Just beyond the long Palazzo dell’Antella, patrons encircled every round, scarred wood table running along the front of the Angelo di Fuoco, some drinking toasts, others drowning their sorrows. The still-rising midday sun found the piazza, and its springlike warmth raised the heat of the festivities.
“Come, come.” The small, spry owner of the trattoria spied the approach of Battista and his men. “Marco, a table, chairs,
presto!
”
“
Grazie,
Pasquale.” Battista accepted the man’s hospitality, well earned through years of patronage. Without request the table thus placed, the correct number of chairs along its perimeter, soon filled with flagons of white Frascati wine and dozens of trays of food filled with
salame
and other sliced meats, chunks of
parmigiano
and sharply flavored cheeses, and breads.
“For you.” Pasquale himself brought over the tray of stuffed eggs, Battista’s favorite.
“Ah,
grazie,
Pasquale.
Grazie mille
.” Battista eyed the treats with unfettered delight. Boiled, their yolks removed and mixed with raisins, cheese, and spices, the eggs were stuffed and closed once more, then fried to a golden brown.
The men said little as they stuffed their mouths, gulped heartily of their wine, and watched the throngs of people coming and going through the square. Battista’s eyes wandered to the Basilica, its many white stone peaks and ornamented spires. His gaze moseyed to the palazzo above his head and the varying shapes of the windows. From this vantage point, one perceived their differences, though from the Basilica they somehow all looked the same. His thoughts languished upon little else but the delicious flavors assaulting his mouth and the moment of triumph still as fresh as the thin sheen of sweat upon his brow, accepting the nods and smiles of congratulation tossed his way by passersby.

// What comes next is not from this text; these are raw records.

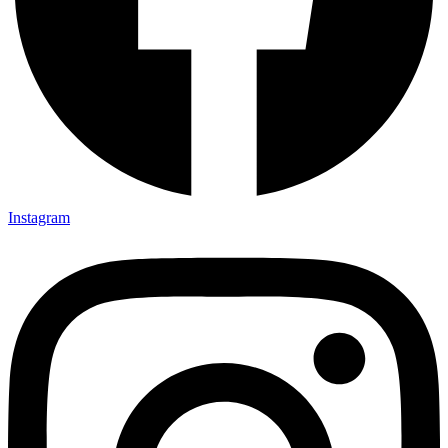
Instagram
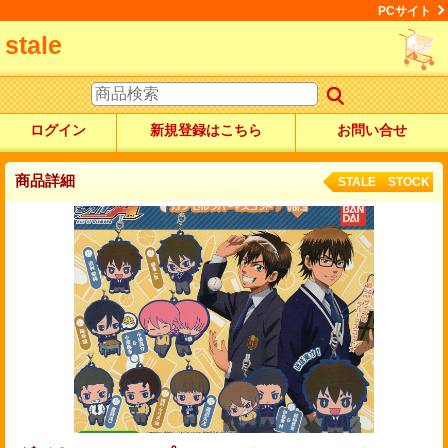
PCサイト
stale
ログイン
新規登録はこちら
お問い合せ
商品詳細
STALE STOCK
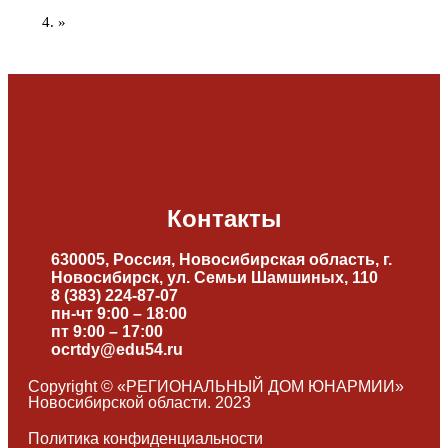
Сотрудники
»
Светлана Анатольевна Благодарова
Контакты
630005, Россия, Новосибирская область, г.
Новосибирск, ул. Семьи Шамшиных, 110
8 (383) 224-87-07
пн-чт 9:00 – 18:00
пт 9:00 – 17:00
ocrtdy@edu54.ru
Copyright © «РЕГИОНАЛЬНЫЙ ДОМ ЮНАРМИИ»
Новосибирской области. 2023
Политика конфиденциальности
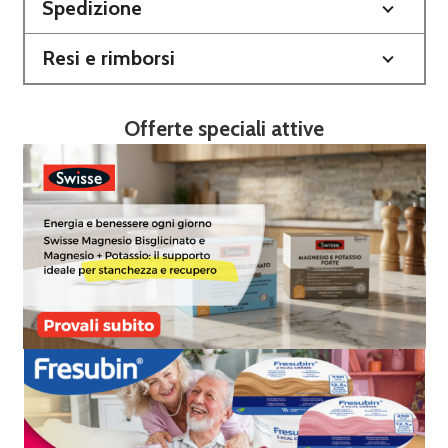
Spedizione
Resi e rimborsi
Offerte speciali attive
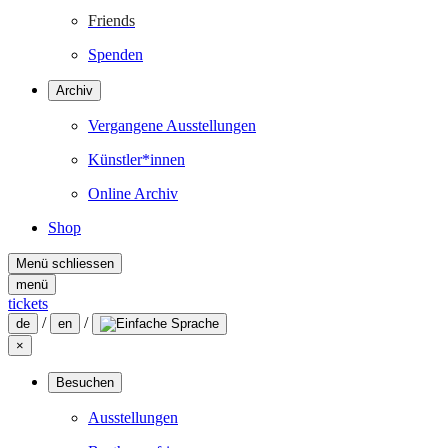
Friends
Spenden
Archiv
Vergangene Ausstellungen
Künstler*innen
Online Archiv
Shop
Menü schliessen
menü
tickets
/
/
de
en
×
Besuchen
Ausstellungen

“Did you see Alberto?” Pompeo asked him with a hearty belch, sitting back from the table, having consumed more than his share of the victuals.
Battista threw back his head and laughed, brushing dampened locks off his forehead. “I did. He does not enjoy losing. Not that he has to do it often. When you tur—”

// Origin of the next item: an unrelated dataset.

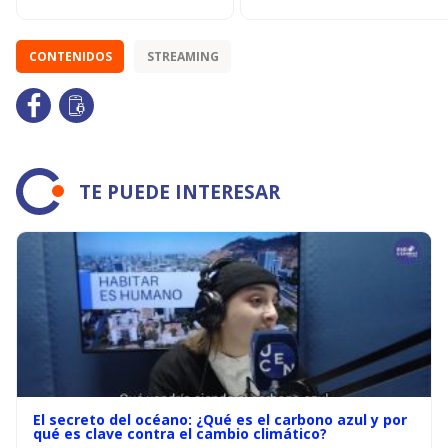
CONTENIDOS
STREAMING
TE PUEDE INTERESAR
El secreto del océano: ¿Qué es el carbono azul y por
qué es clave contra el cambio climático?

“May we join you?” The deep-voiced request came from behind Battista.
Turning in his chair, Battista acknowledged the two well-dressed men, cheerfulness watered away like cheap wine.
Cecchino Bracci accompanied Bernardino Altoviti, as always, dressed similarly in short velvet
farsetti,
voluminous cloaks of camlet trimmed in miniver over these doublets, and high-crowned hats, costumes as befitted their stature as representatives of two of the leading families of Florence. The Altoviti men had been great soldiers for centuries, bestowed with the imperial knighthood, now ambassadors of great distinction. Minor nobles themselves, the Bracci family owned one of the largest banks here in Florence and in Rome as well.
Yes, they were two of the finest members of the Florentine community, but they were serious men, far too serious for a day such as this.
Battista reached for a
damigiana
of wine, pouring each newcomer a great dose of white liquid from the short, narrow neck of the large bottle, hoping to lighten their natural dourness with the spirits. But it was not to be.
“You have heard France and Spain battle once more for control of Italian lands?” Bernardino leaned his horselike face toward Battista, urgency in his hushed question.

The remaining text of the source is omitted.